• YOUR GOAL
Your reply is to be the lines below, exactly as written, with images omitted.

(Stored records)
▬▬▬

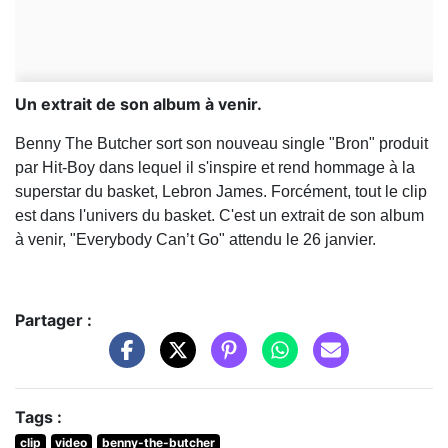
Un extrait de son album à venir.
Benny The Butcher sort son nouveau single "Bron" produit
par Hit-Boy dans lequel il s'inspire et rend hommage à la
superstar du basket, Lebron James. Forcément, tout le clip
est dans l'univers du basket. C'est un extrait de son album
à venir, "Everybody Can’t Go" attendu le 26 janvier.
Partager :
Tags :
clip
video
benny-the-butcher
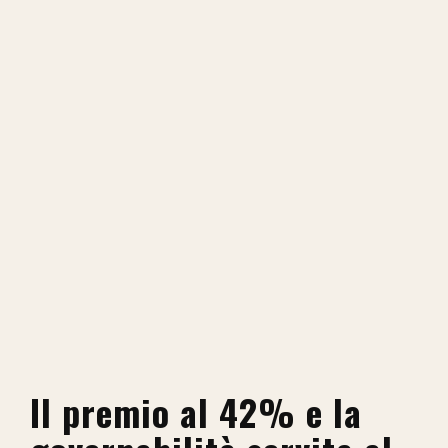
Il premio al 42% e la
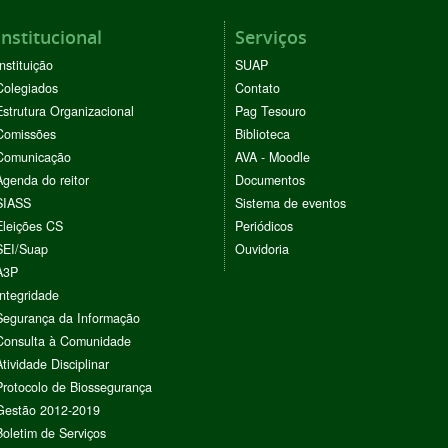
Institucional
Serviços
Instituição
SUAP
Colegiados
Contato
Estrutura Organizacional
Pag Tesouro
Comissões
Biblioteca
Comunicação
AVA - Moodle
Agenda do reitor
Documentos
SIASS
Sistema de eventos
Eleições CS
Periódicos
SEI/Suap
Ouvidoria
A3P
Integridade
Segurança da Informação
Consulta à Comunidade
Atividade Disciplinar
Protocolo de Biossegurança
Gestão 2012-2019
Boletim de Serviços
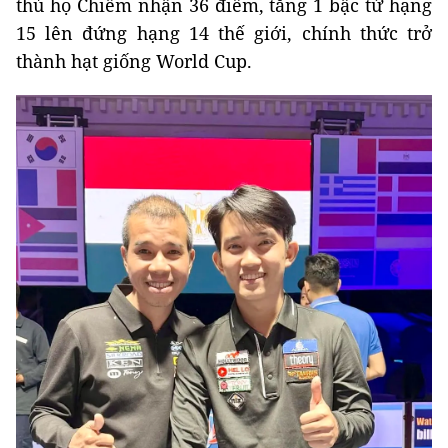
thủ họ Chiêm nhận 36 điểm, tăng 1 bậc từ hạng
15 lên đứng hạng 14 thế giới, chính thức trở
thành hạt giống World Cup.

▬▬▬

• RESPONSE
Un extrait de son album à venir.
Benny The Butcher sort son nouveau single "Bron" produit
par Hit-Boy dans lequel il s'inspire et rend hommage à la
superstar du basket, Lebron James. Forcément, tout le clip
est dans l'univers du basket. C'est un extrait de son album
à venir, "Everybody Can’t Go" attendu le 26 janvier.
Partager :
Tags :
clip
video
benny-the-butcher
Il premio al 42% e la
Institucional
Serviços
Instituição
SUAP
Colegiados
Contato
Estrutura Organizacional
Pag Tesouro
Comissões
Biblioteca
Comunicação
AVA - Moodle
Agenda do reitor
Documentos
SIASS
Sistema de eventos
Eleições CS
Periódicos
SEI/Suap
Ouvidoria
A3P
Integridade
Segurança da Informação
Consulta à Comunidade
Atividade Disciplinar
Protocolo de Biossegurança
Gestão 2012-2019
Boletim de Serviços
thủ họ Chiêm nhận 36 điểm, tăng 1 bậc từ hạng
15 lên đứng hạng 14 thế giới, chính thức trở
thành hạt giống World Cup.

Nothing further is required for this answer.